- **PROBLEM TO SOLVE**:
Each record below is to be retyped exactly, with its pictures omitted.

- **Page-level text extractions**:
%%

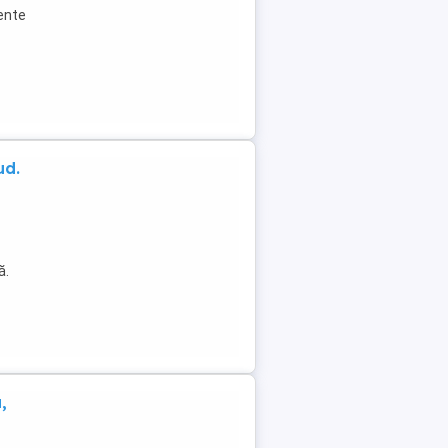
rente
ud.
ă.
,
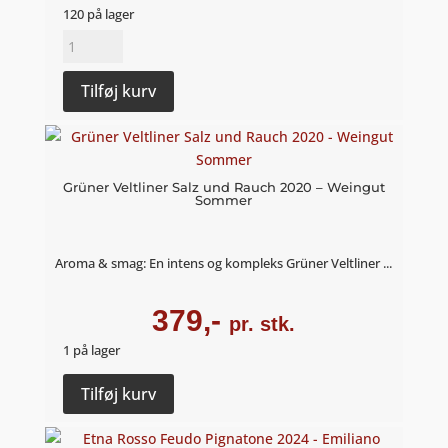
120 på lager
Grüner
Veltliner
Halser
Tilføj kurv
Leithaberg
2022
-
Weingut
Grüner Veltliner Salz und Rauch 2020 – Weingut
Sommer
Sommer
antal
Aroma & smag: En intens og kompleks Grüner Veltliner ...
379,-
pr. stk.
1 på lager
Grüner
Tilføj kurv
Veltliner
Salz
und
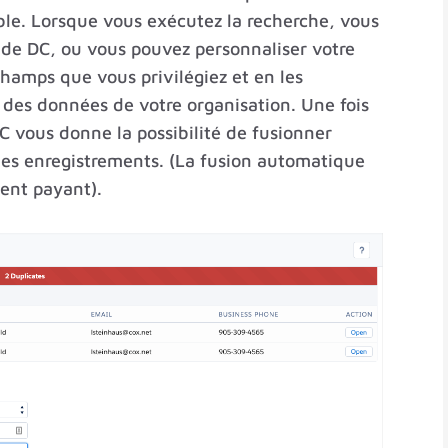
le. Lorsque vous exécutez la recherche, vous
t de DC, ou vous pouvez personnaliser votre
champs que vous privilégiez et en les
 des données de votre organisation. Une fois
C vous donne la possibilité de fusionner
s enregistrements. (La fusion automatique
ent payant).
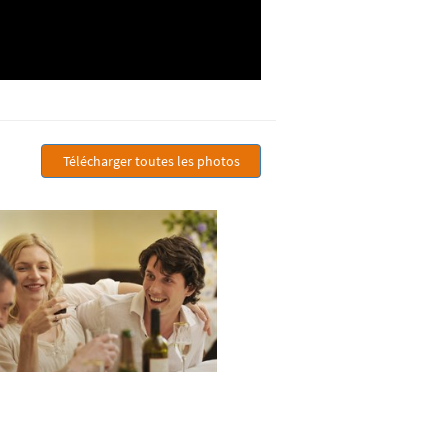
Télécharger toutes les photos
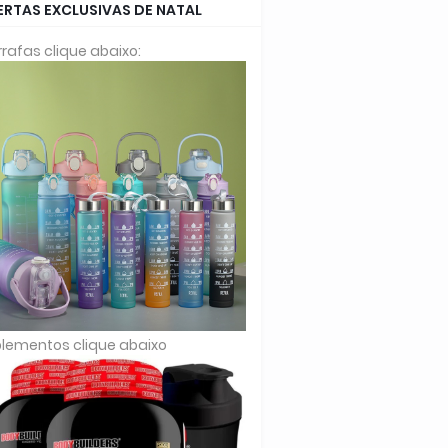
ERTAS EXCLUSIVAS DE NATAL
rafas clique abaixo:
lementos clique abaixo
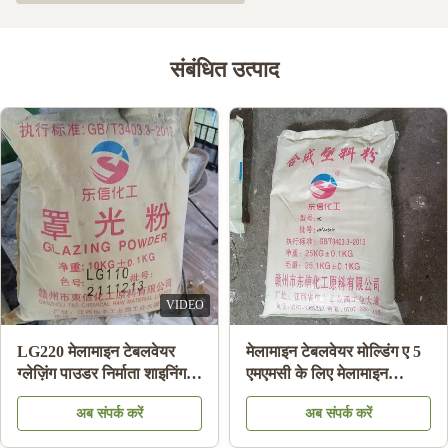
संबंधित उत्पाद
बाउल / प्लेट उच्च संबंध शक्ति
मेलामाइन मोल्डिंग कम्पाउंड
बनाने के लिए सफेद रंग का
पाउडर डिशवेयर मेलामाइन प्लेट
मेलामाइन मोल्डिंग पाउडर
सलाद बाउल मेलामाइन बनाने के
अब संपर्क करें
अब संपर्क करें
लिए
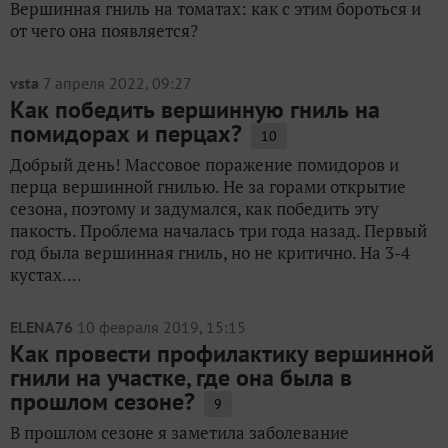
Вершинная гниль на томатах: как с этим бороться и
от чего она появляется?
vsta
7 апреля 2022, 09:27
Как победить вершинную гниль на
помидорах и перцах?
10
Добрый день! Массовое поражение помидоров и
перца вершинной гнилью. Не за горами открытие
сезона, поэтому и задумался, как победить эту
пакость. Проблема началась три года назад. Первый
год была вершинная гниль, но не критично. На 3-4
кустах....
ELENA76
10 февраля 2019, 15:15
Как провести профилактику вершинной
гнили на участке, где она была в
прошлом сезоне?
9
В прошлом сезоне я заметила заболевание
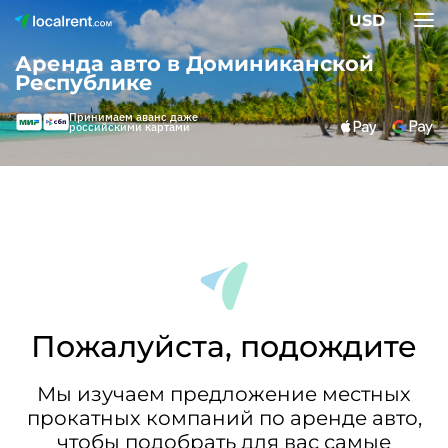
USD
Аренда авто в Доминиканской
Республике
Принимаем аванс даже
российскими картами
Пожалуйста, подождите
Мы изучаем предложение местных
прокатных компаний по аренде авто,
чтобы подобрать для вас самые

%%

- **RESULT OF THE EXERCISE**:
rente
ud.
ă.
,
120 på lager
Grüner
Veltliner
Halser
Tilføj kurv
Leithaberg
2022
-
Weingut
Grüner Veltliner Salz und Rauch 2020 – Weingut
Sommer
Sommer
antal
Aroma & smag: En intens og kompleks Grüner Veltliner ...
379,-
pr. stk.
1 på lager
Grüner
Tilføj kurv
Veltliner
Salz
und
le. Lorsque vous exécutez la recherche, vous
t de DC, ou vous pouvez personnaliser votre
champs que vous privilégiez et en les
 des données de votre organisation. Une fois
C vous donne la possibilité de fusionner
s enregistrements. (La fusion automatique
ent payant).
Télécharger toutes les photos
ERTAS EXCLUSIVAS DE NATAL
rafas clique abaixo:
lementos clique abaixo
संबंधित उत्पाद
बाउल / प्लेट उच्च संबंध शक्ति
मेलामाइन मोल्डिंग कम्पाउंड
बनाने के लिए सफेद रंग का
पाउडर डिशवेयर मेलामाइन प्लेट
मेलामाइन मोल्डिंग पाउडर
सलाद बाउल मेलामाइन बनाने के
अब संपर्क करें
अब संपर्क करें
लिए
Вершинная гниль на томатах: как с этим бороться и
от чего она появляется?
vsta
7 апреля 2022, 09:27
Как победить вершинную гниль на
помидорах и перцах?
10
Добрый день! Массовое поражение помидоров и
перца вершинной гнилью. Не за горами открытие
сезона, поэтому и задумался, как победить эту
пакость. Проблема началась три года назад. Первый
год была вершинная гниль, но не критично. На 3-4
кустах....
ELENA76
10 февраля 2019, 15:15
Как провести профилактику вершинной
гнили на участке, где она была в
прошлом сезоне?
9
В прошлом сезоне я заметила заболевание
USD
Аренда авто в Доминиканской
Республике
Принимаем аванс даже
российскими картами
Пожалуйста, подождите
Мы изучаем предложение местных
прокатных компаний по аренде авто,
чтобы подобрать для вас самые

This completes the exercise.